Procédure devant la Cour :

Par une requête, reçue par télécopie du 4 août 2014 confirmée par un courrier enregistré le 6 août 2014, et un mémoire en réplique enregistré le 19 mars 2015, la société Action Sécurité Europe Privée, représentée par MeA..., demande à la Cour :

1°) d'annuler le jugement n° 1209756 et n° 1209983 du 5 juin 2014 du Tribunal administratif de Melun ;

2°) de prononcer les décharges demandées au tribunal ;

3°) de mettre à la charge de l'Etat la somme de 3 500 euros au titre de l'article L. 761-1 du code de justice administrative et les dépens de première instance.

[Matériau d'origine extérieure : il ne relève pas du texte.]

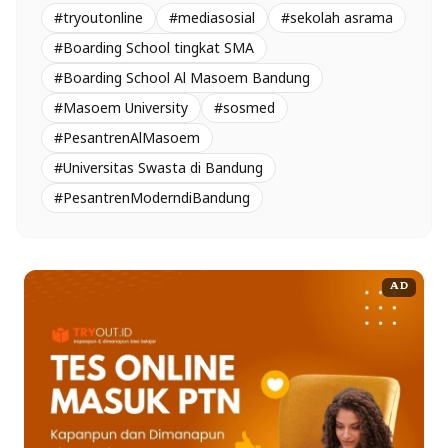
#tryoutonline
#mediasosial
#sekolah asrama
#Boarding School tingkat SMA
#Boarding School Al Masoem Bandung
#Masoem University
#sosmed
#PesantrenAlMasoem
#Universitas Swasta di Bandung
#PesantrenModerndiBandung
AD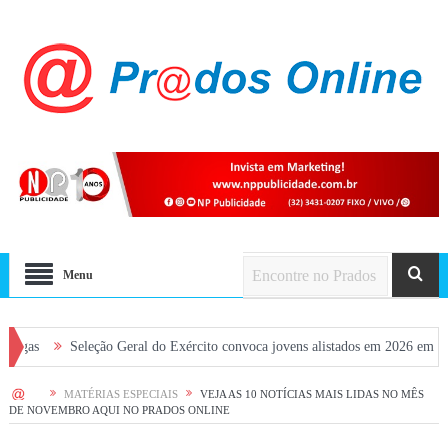
Menu
Seleção Geral do Exército convoca jovens alistados em 2026 em Prados
HOME
MATÉRIAS ESPECIAIS
VEJA AS 10 NOTÍCIAS MAIS LIDAS NO MÊS
DE NOVEMBRO AQUI NO PRADOS ONLINE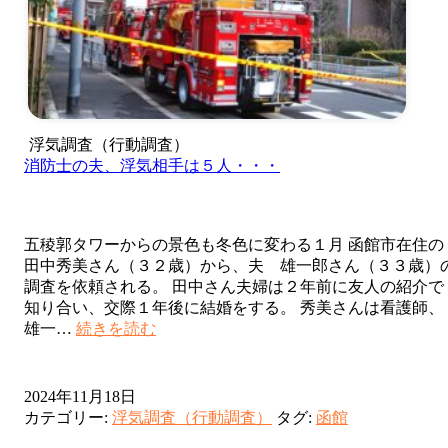
倫
相
手
は
４
人・・・
浮気調査（行動調査）
消防士の夫、浮気相手は５人・・・
五稜郭タワーからの景色も冬色に変わる１月 函館市在住の
田中秀美さん（３２歳）から、夫 雄一郎さん（３３歳）
調査を依頼される。 田中さん夫婦は２年前に友人の紹介で
知り合い、交際１年後に結婚をする。 秀美さんは看護師、
消
雄一…
続きを読む
防
士
の
2024年11月18日
夫、
カテゴリー:
浮気調査（行動調査）
タグ:
函館
浮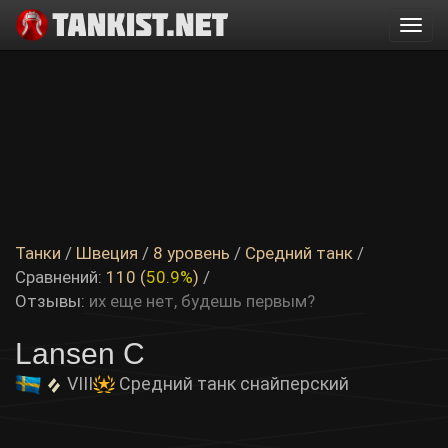
Togg
navi
Танки
/
Швеция
/
8 уровень
/
Средний танк
/
Сравнений:
110 (
50.9%
)
/
Отзывы:
их еще нет, будешь первым?
Lansen C
VIII
Средний танк снайперский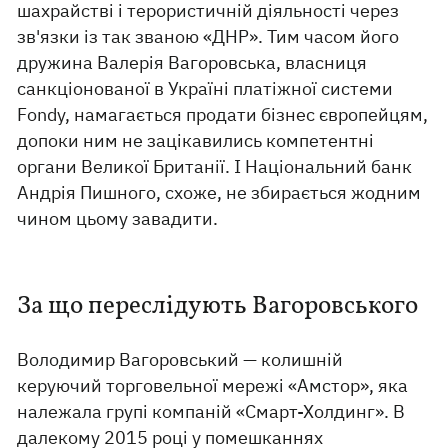
шахрайстві і терористичній діяльності через
зв'язки із так званою «ДНР». Тим часом його
дружина Валерія Вагоровська, власниця
санкціонованої в Україні платіжної системи
Fondy, намагається продати бізнес європейцям,
допоки ним не зацікавились компетентні
органи Великої Британії. І Національний банк
Андрія Пишного, схоже, не збирається жодним
чином цьому завадити.
За що переслідують Вагоровського
Володимир Вагоровський — колишній
керуючий торговельної мережі «Амстор», яка
належала групі компаній «Смарт-Холдинг». В
далекому 2015 році у помешканнях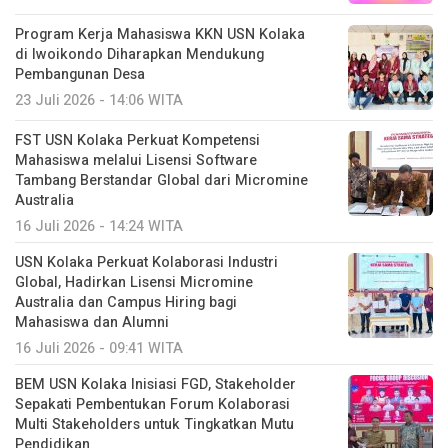
Program Kerja Mahasiswa KKN USN Kolaka
di Iwoikondo Diharapkan Mendukung
Pembangunan Desa
23 Juli 2026 - 14:06 WITA
FST USN Kolaka Perkuat Kompetensi
Mahasiswa melalui Lisensi Software
Tambang Berstandar Global dari Micromine
Australia
16 Juli 2026 - 14:24 WITA
USN Kolaka Perkuat Kolaborasi Industri
Global, Hadirkan Lisensi Micromine
Australia dan Campus Hiring bagi
Mahasiswa dan Alumni
16 Juli 2026 - 09:41 WITA
BEM USN Kolaka Inisiasi FGD, Stakeholder
Sepakati Pembentukan Forum Kolaborasi
Multi Stakeholders untuk Tingkatkan Mutu
Pendidikan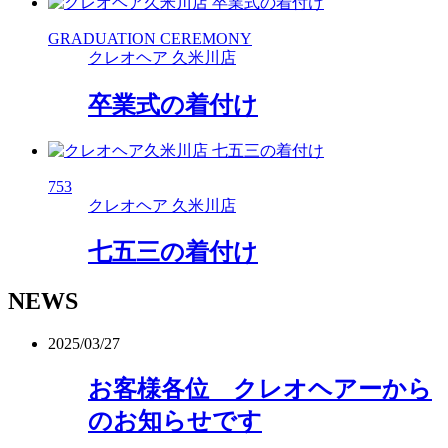
GRADUATION CEREMONY
クレオヘア 久米川店
卒業式の着付け
753
クレオヘア 久米川店
七五三の着付け
NEWS
2025/03/27
お客様各位 クレオヘアーから
のお知らせです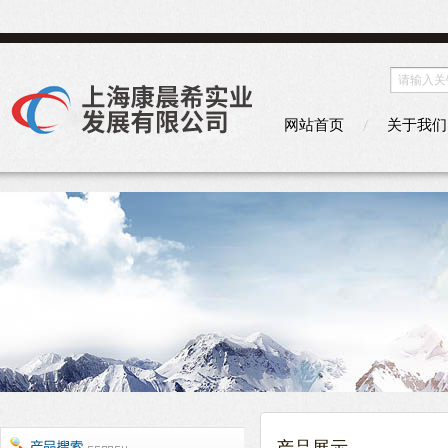
网站首页
关于我们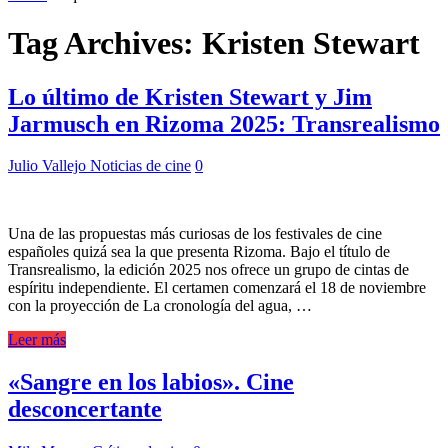
Tag Archives:
Kristen Stewart
Lo último de Kristen Stewart y Jim
Jarmusch en Rizoma 2025: Transrealismo
Julio Vallejo
Noticias de cine
0
Una de las propuestas más curiosas de los festivales de cine
españoles quizá sea la que presenta Rizoma. Bajo el título de
Transrealismo, la edición 2025 nos ofrece un grupo de cintas de
espíritu independiente. El certamen comenzará el 18 de noviembre
con la proyección de La cronología del agua, …
Leer más
«Sangre en los labios». Cine
desconcertante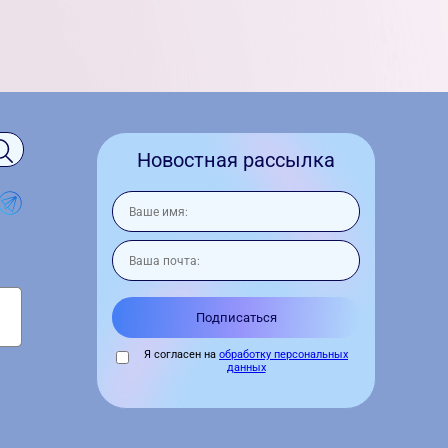
Новостная рассылка
Я согласен на
обработку персональных
данных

La société Action Sécurité Europe Privée soutient que :

- le jugement est irrégulier, dès lors que l'administration a fourni des pièces au tribunal, qui ont fondé la solution du litige sans être soumises au contradictoire ;

- l'administration a vérifié la comptabilité de la société Agir Surveillance sans lui adresser l'avis de vérification prévu à l'article L. 47 du livre des procédures fiscales ;

- l'administration a implicitement mis en oeuvre la procédure de l'abus de droit ;

- elle renonce au moyen tiré de la violation de l'article L. 76 B du livre des procédures fiscales ;

- le contrat en litige constitue une location-gérance ; les loyers étaient ainsi déductibles ;

- les biens de comparaison pour évaluer le fond ne sont pas intrinsèquement similaires ; à la date du contrat, il manquait un élément essentiel au fonds de commerce ; l'application d'un abattement ne purge pas la méthode viciée dans son principe ;

- les manquements délibérés ne sont pas établis ;

- le principe de présomption d'innocence, garanti par le paragraphe 2 de l'article 6 de la convention européenne de sauvegarde des droits de l'homme et des libertés fondamentales et le principe de la personnalité des délits et des peines ont été méconnus.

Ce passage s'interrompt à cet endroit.